A warm breeze wafted over them as Seaquest II picked up speed. Jack turned and went down the stairs to his cabin, leaving the door open. A few minutes later Rebecca came in flopping down on his foldout bed. "I've been reading a story you put by my bed, Rudyard Kipling's The Man Who Would Be King. It was published in 1888, and the book's signed John Howard, Captain, R. E."
"Go on," Jack said.
"It's about two British adventurers, former soldiers, who go north to Afghanistan in search of a fabled lost kingdom. They find it, and one of them becomes king, ruling like a G.o.d. But he accidentally cuts himself and the people see his blood and realize he's mortal, and he comes to a sticky end. I also found James Hilton's Lost Horizon, published in 1933. That's about Shangri-la, somewhere in the mountains to the northeast of India, the fabled place where people were nearly immortal."

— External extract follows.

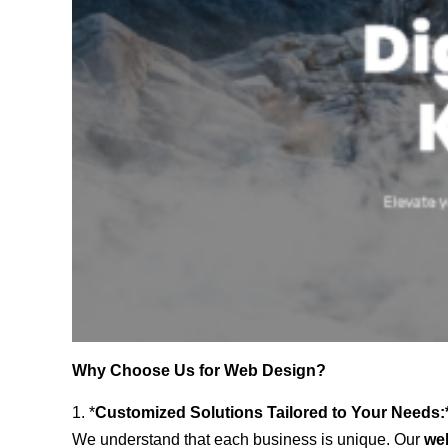
Why Choose Us for Web Design?
1. *
Customized Solutions Tailored to Your Needs:
We understand that each business is unique. Our
we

"These are both modern legends," Hiebermeyer said, walking into the cabin with Aysha, both carrying steaming mugs of coffee. Costas followed behind.

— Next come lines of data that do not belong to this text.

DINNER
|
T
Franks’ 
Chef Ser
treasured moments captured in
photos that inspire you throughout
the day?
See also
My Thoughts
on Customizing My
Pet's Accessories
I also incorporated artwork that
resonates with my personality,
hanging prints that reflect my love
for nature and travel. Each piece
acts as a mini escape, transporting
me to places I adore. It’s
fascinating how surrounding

Rebecca shook her head determinedly, and pointed at a book on the desk. The cover showed an image of an exploding volcano at sea, superimposed on an underwater photograph of a rock-cut stairway leading to a dark entranceway surrounded by mysterious symbols. Across it was the single word Atlantis. "My mother sent a copy of that to me even before I knew you. That first chapter on the ancient Greek philosopher Plato. Atlantis is also a modern legend, but there was a kernel of truth in it."